Bun Sin Lee v Pathmark Stores
2003 NY Slip Op 18413 [1 AD3d 219]
November 18, 2003
Appellate Division, First Department
Published by New York State Law Reporting Bureau pursuant to Judiciary Law § 431.
As corrected through Wednesday, January 28, 2004

Bun Sin Lee, Respondent,
Pathmark Stores, Inc., Appellant.

— Order, Supreme Court, New York County (Helen Freedman, J.), entered December 3, 2002, which granted plaintiff's motion to set aside the jury verdict and directed a new trial unless, inter alia, defendant stipulated to an award of $150,000 for future pain and suffering, $109,638 for future custodial care and expenses and to reallocate fault, 50% against plaintiff and 50% against defendant, unanimously affirmed, without costs.

The 75-year-old plaintiff injured her knee when, while walking hurriedly, she slipped on water that had accumulated on the floor of defendant's supermarket premises. While we recognize that "the discretionary power to set aside a jury verdict and order a new trial must be exercised with considerable caution, for in the absence of indications that substantial justice has not been done, a successful litigant is entitled to the benefits of a favorable jury verdict" (Nicastro v Park, 113 AD2d 129, 133 [1985]), here the trial court properly concluded that the jury's apportionment of fault, 65% to plaintiff and 35% to defendant, was against the weight of the evidence. The record shows that although defendant had been aware for some time that accumulations of water would form in the area of plaintiff's fall due, in part, to rusted pipes, it did nothing to remedy the recurrent hazard or the poor lighting conditions in the surrounding area that enhanced the hazard's danger.
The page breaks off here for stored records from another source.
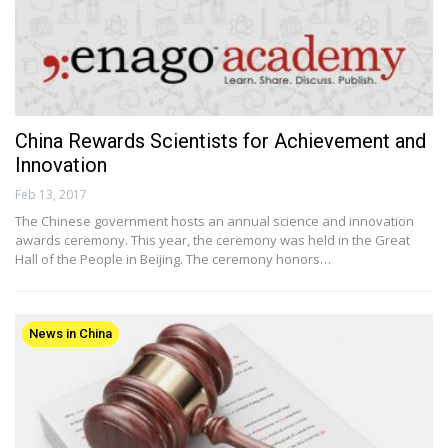
China Rewards Scientists for Achievement and
Innovation
Feb 13, 2017
The Chinese government hosts an annual science and innovation
awards ceremony. This year, the ceremony was held in the Great
Hall of the People in Beijing. The ceremony honors…
News in China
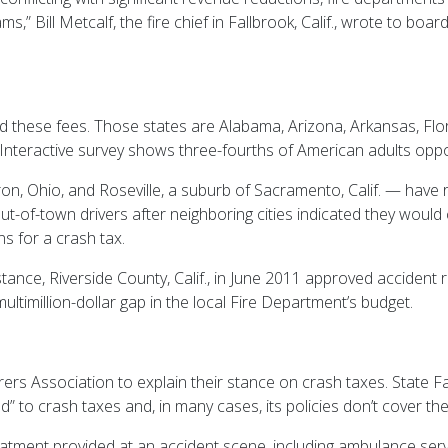
,” Bill Metcalf, the fire chief in Fallbrook, Calif., wrote to boa
d these fees. Those states are Alabama, Arizona, Arkansas, Flor
Interactive survey shows three-fourths of American adults opp
on, Ohio, and Roseville, a suburb of Sacramento, Calif. — have 
t-of-town drivers after neighboring cities indicated they would 
ns for a crash tax.
 instance, Riverside County, Calif., in June 2011 approved accide
ultimillion-dollar gap in the local Fire Department’s budget.
rers Association to explain their stance on crash taxes. State F
” to crash taxes and, in many cases, its policies don’t cover th
atment provided at an accident scene, including ambulance servi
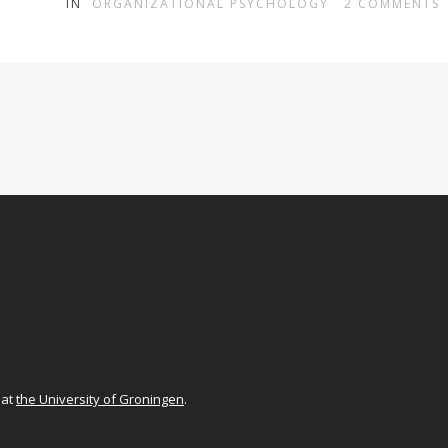
IN
ORGANIZATIONAL PSYCHOLOGY
2
COMMENTS
at
the University of Groningen
.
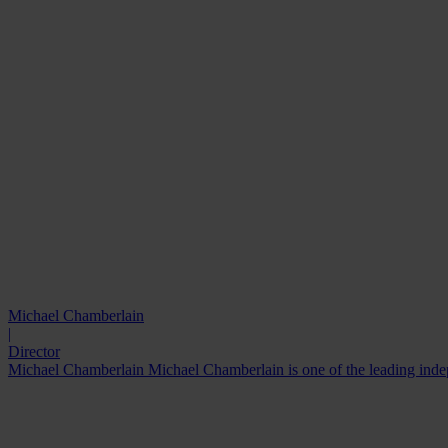
Michael Chamberlain
|
Director
Michael Chamberlain Michael Chamberlain is one of the leading indepe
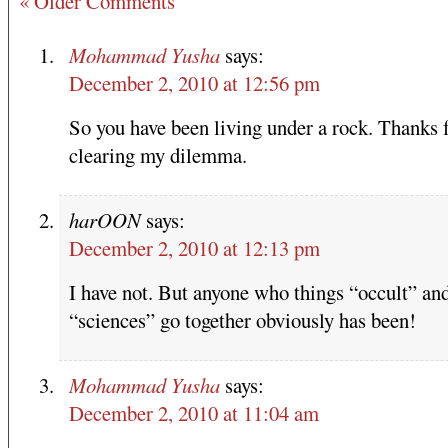
« Older Comments
Mohammad Yusha
says:
December 2, 2010 at 12:56 pm
So you have been living under a rock. Thanks 
clearing my dilemma.
harOON
says:
December 2, 2010 at 12:13 pm
I have not. But anyone who things “occult” an
“sciences” go together obviously has been!
Mohammad Yusha
says:
December 2, 2010 at 11:04 am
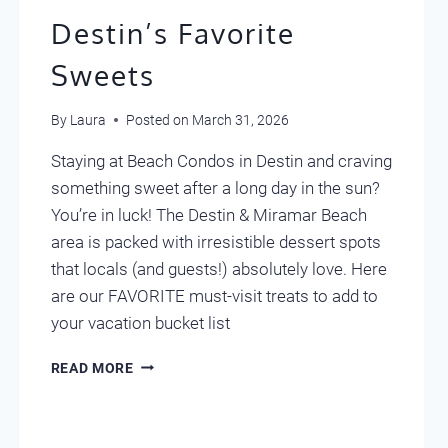
Destin’s Favorite
Sweets
By
Laura
Posted on
March 31, 2026
Staying at Beach Condos in Destin and craving
something sweet after a long day in the sun?
You’re in luck! The Destin & Miramar Beach
area is packed with irresistible dessert spots
that locals (and guests!) absolutely love. Here
are our FAVORITE must-visit treats to add to
your vacation bucket list
DESTIN’S
READ MORE
FAVORITE
SWEETS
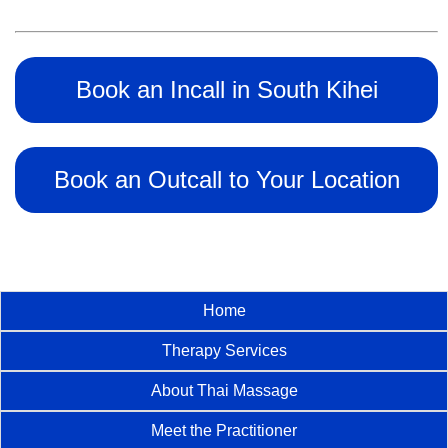
Book an Incall in South Kihei
Book an Outcall to Your Location
Home
Therapy Services
About Thai Massage
Meet the Practitioner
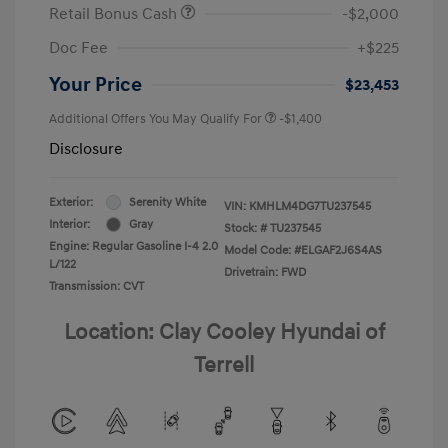
Retail Bonus Cash
-$2,000
Doc Fee
+$225
Your Price
$23,453
Additional Offers You May Qualify For
-$1,400
Disclosure
Exterior:
Serenity White
VIN:
KMHLM4DG7TU237545
Interior:
Gray
Stock: #
TU237545
Engine: Regular Gasoline I-4 2.0
Model Code: #ELGAF2J6S4AS
L/122
Drivetrain: FWD
Transmission: CVT
Location: Clay Cooley Hyundai of
Terrell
Also contrary to the weight of the evidence was the jury's failure to award damages for future pain and suffering and custodial care. The medical testimony to the effect that plaintiff's pain and suffering might have been partially alleviated if she had agreed to an operation to remove the cerclage wire that had been surgically implanted to stabilize her fractures immediately following the accident did not support the conclusion, apparently drawn by the jury, that plaintiff's continued pain and inability to resume her pre-accident, self-sufficient lifestyle were entirely attributable to her decision not to submit to the additional surgery. Nor did plaintiff's decision not to undergo further surgery justify the jury's determination to make no award for future custodial care, the need for which in the aftermath of plaintiff's accident was well substantiated on the trial record. Concur—Nardelli, J.P., Tom, Mazzarelli and Marlow, JJ.